Kunst und Spaß, wie leicht geht das: Die Londoner Low-pop-Artistin Sarah Lucas mit Wachsobjekten und Sexinstallationen in Frankfurt/Main  ■ Von Martin Pesch

Der derzeitige Trubel um das Phänomen „Junge Kunst aus London“ mache sie sehr nervös, sagt Sarah Lucas. Insbesondere die Vorstellung, daß sich in zwei Jahren, wenn sie vielleicht ihre besten Arbeiten produzieren könnte, niemand mehr dafür interessieren würde. Zur Zeit sagt jeder zur ihr: Hereinspaziert und her damit!

Die 1962 geborene Sarah Lucas gehört zu einer Szene jüngerer KünstlerInnen aus Großbritannien, die in den letzten zwei Jahren für Furore gesorgt haben. Dafür, daß hier eine bestimmte Art junger Kunst überhaupt zu einem Thema werden konnte, waren ökonomische wie psychologische Gründe ausschlaggebend. In Großbritannien hat die Saatchi Collection der beiden Werbebrüder Saatchi & Saatchi einen immensen Einfluß. Als deren Gremien sich entschlossen, in junge Kunst zu investieren, war dies der Anlaß, überhaupt Arbeiten von KünstlerInnen zu beachten, die gerade ihre Ausbildung abgeschlossen hatten. Galerien mußten danach keine große Aufbauarbeit mehr leisten.
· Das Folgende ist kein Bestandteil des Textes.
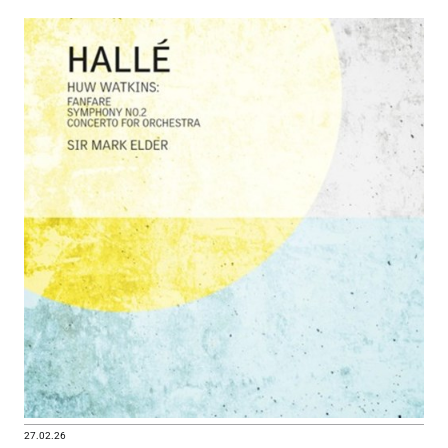
27.02.26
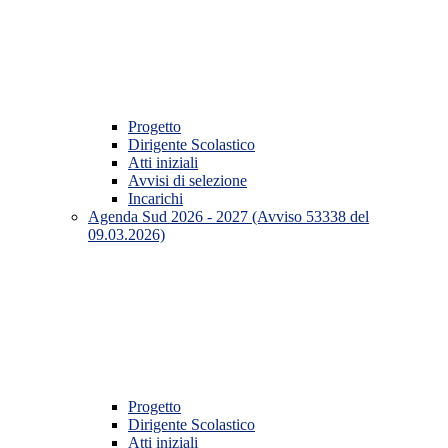
Progetto
Dirigente Scolastico
Atti iniziali
Avvisi di selezione
Incarichi
Agenda Sud 2026 - 2027 (Avviso 53338 del
09.03.2026)
Progetto
Dirigente Scolastico
Atti iniziali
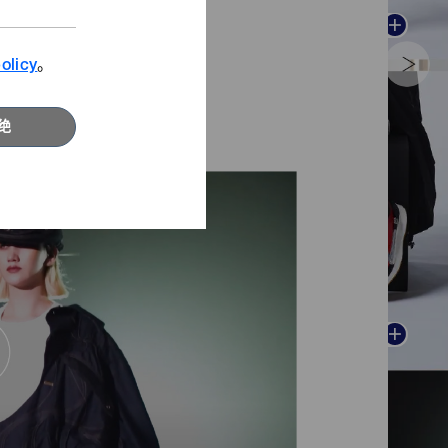
，扣具、四件扣和纽扣。
浏览更多
浏览更多
更多的学生所熟悉。
olicy
。
YKK发斯宁奖
绝
·颁奖典礼
浏览更多
浏览更多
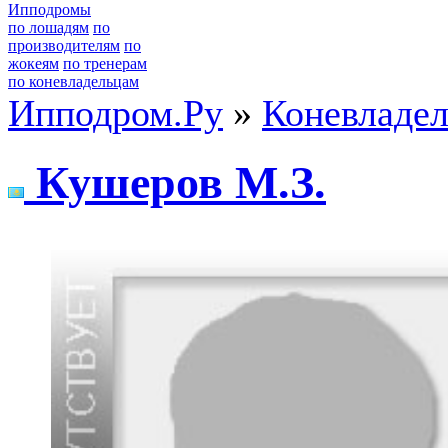
Ипподромы
по лошадям
по
производителям
по
жокеям
по тренерам
по коневладельцам
Ипподром.Ру
»
Коневладе
Кушеpов M.З.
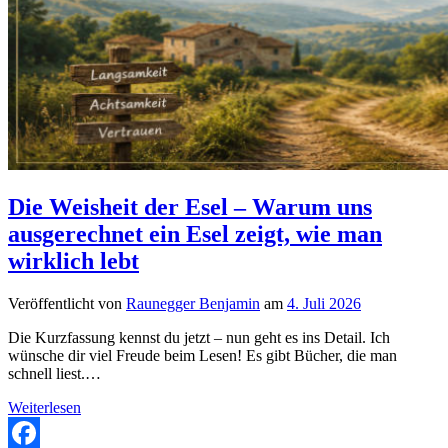
Die Weisheit der Esel – Warum uns
ausgerechnet ein Esel zeigt, wie man
wirklich lebt
Veröffentlicht von
Raunegger Benjamin
am
4. Juli 2026
Die Kurzfassung kennst du jetzt – nun geht es ins Detail. Ich
wünsche dir viel Freude beim Lesen! Es gibt Bücher, die man
schnell liest.…
Die
Weiterlesen
Weisheit
der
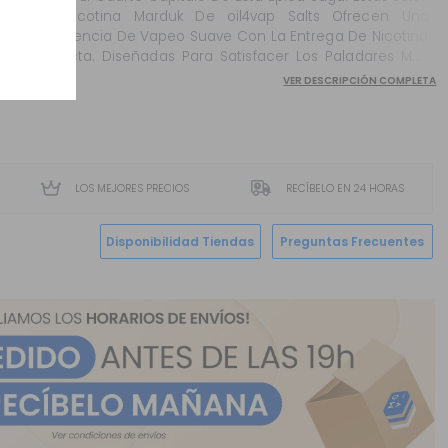
De Nicotina Marduk De oil4vap Salts Ofrecen Una
Experiencia De Vapeo Suave Con La Entrega De Nicotina
Perfecta. Diseñadas Para Satisfacer Los Paladares Más
Exigentes, Estas Sales Permiten Sumergirse En La
VER DESCRIPCIÓN COMPLETA
Complejid...
LOS MEJORES PRECIOS
RECÍBELO EN 24 HORAS
Disponibilidad Tiendas
Preguntas Frecuentes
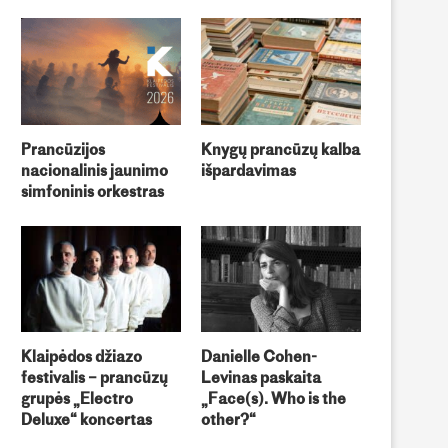
Prancūzijos
Knygų prancūzų kalba
nacionalinis jaunimo
išpardavimas
simfoninis orkestras
Klaipėdos džiazo
Danielle Cohen-
festivalis – prancūzų
Levinas paskaita
grupės „Electro
„Face(s). Who is the
Deluxe“ koncertas
other?“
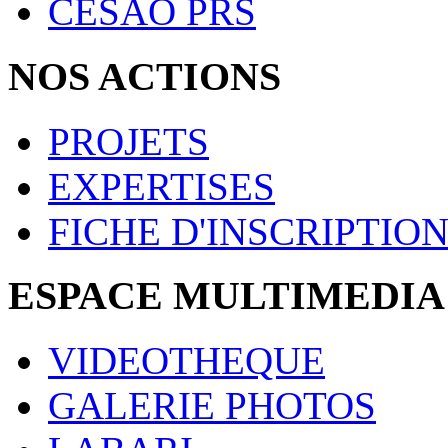
CESAO PRS
NOS ACTIONS
PROJETS
EXPERTISES
FICHE D'INSCRIPTIO
ESPACE MULTIMEDIA
VIDEOTHEQUE
GALERIE PHOTOS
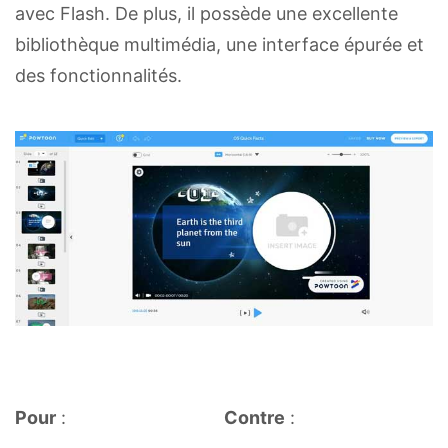
avec Flash. De plus, il possède une excellente
bibliothèque multimédia, une interface épurée et
des fonctionnalités.
Pour
:
Contre
:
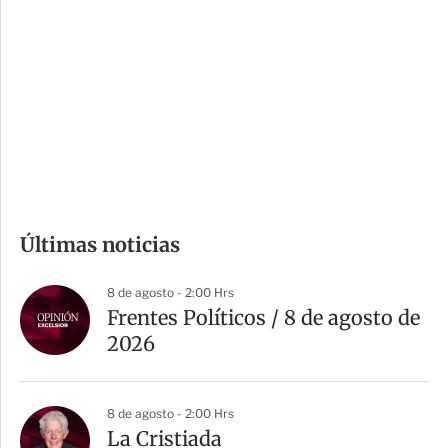
o
d
n
a
e
r
s
d
e
c
o
m
Últimas noticias
p
a
8 de agosto - 2:00 Hrs
r
Frentes Políticos / 8 de agosto de
t
2026
i
r
8 de agosto - 2:00 Hrs
La Cristiada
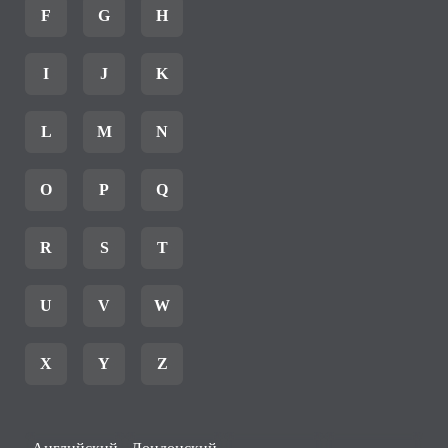
F
G
H
I
J
K
L
M
N
O
P
Q
R
S
T
U
V
W
X
Y
Z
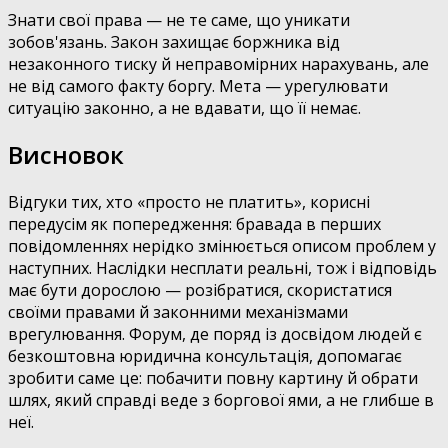
Знати свої права — не те саме, що уникати
зобов'язань. Закон захищає боржника від
незаконного тиску й неправомірних нарахувань, але
не від самого факту боргу. Мета — урегулювати
ситуацію законно, а не вдавати, що її немає.
Висновок
Відгуки тих, хто «просто не платить», корисні
передусім як попередження: бравада в перших
повідомленнях нерідко змінюється описом проблем у
наступних. Наслідки несплати реальні, тож і відповідь
має бути дорослою — розібратися, скористатися
своїми правами й законними механізмами
врегулювання. Форум, де поряд із досвідом людей є
безкоштовна юридична консультація, допомагає
зробити саме це: побачити повну картину й обрати
шлях, який справді веде з боргової ями, а не глибше в
неї.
Ihr Erfolg füllt aber auch ein Vakuum aus, das der Kunstboom der achtziger und die Reflexionsversuche der Neokonzeptkunst Anfang der neunziger Jahre hinterlassen haben. An der Vehemenz und Schnelligkeit, mit denen sich ein bestimmter Kreis von Namen in Galerieanzeigen und in Kunstzeitschriften ausgebreitet hat, ist die Tatsache abzulesen, daß den KunstmanagerInnen die um Kontexte und pc-Ansprüche bemühte Kunst wenig Spaß gemacht hat. Vordergründig war bei der jungen Londoner Garde das zu haben, was als Mangel empfunden wurde: Provokation, Tabubruch, Leben, Blut und Gestank. Damit schmückt man sich gern. Die konservierten Tierkadaver von Damien Hirst, der Sid Vicious mit Pistole in Vitrine von Gavin Turk, die Gemälde von extrem fettleibigen Menschen von Jenny Saville oder die stilisierten Schwänze und obszönen Gesten von Sarah Lucas – das alles wurde inzwischen zu einer Szene, zu einer künstlerischen Position homogenisiert.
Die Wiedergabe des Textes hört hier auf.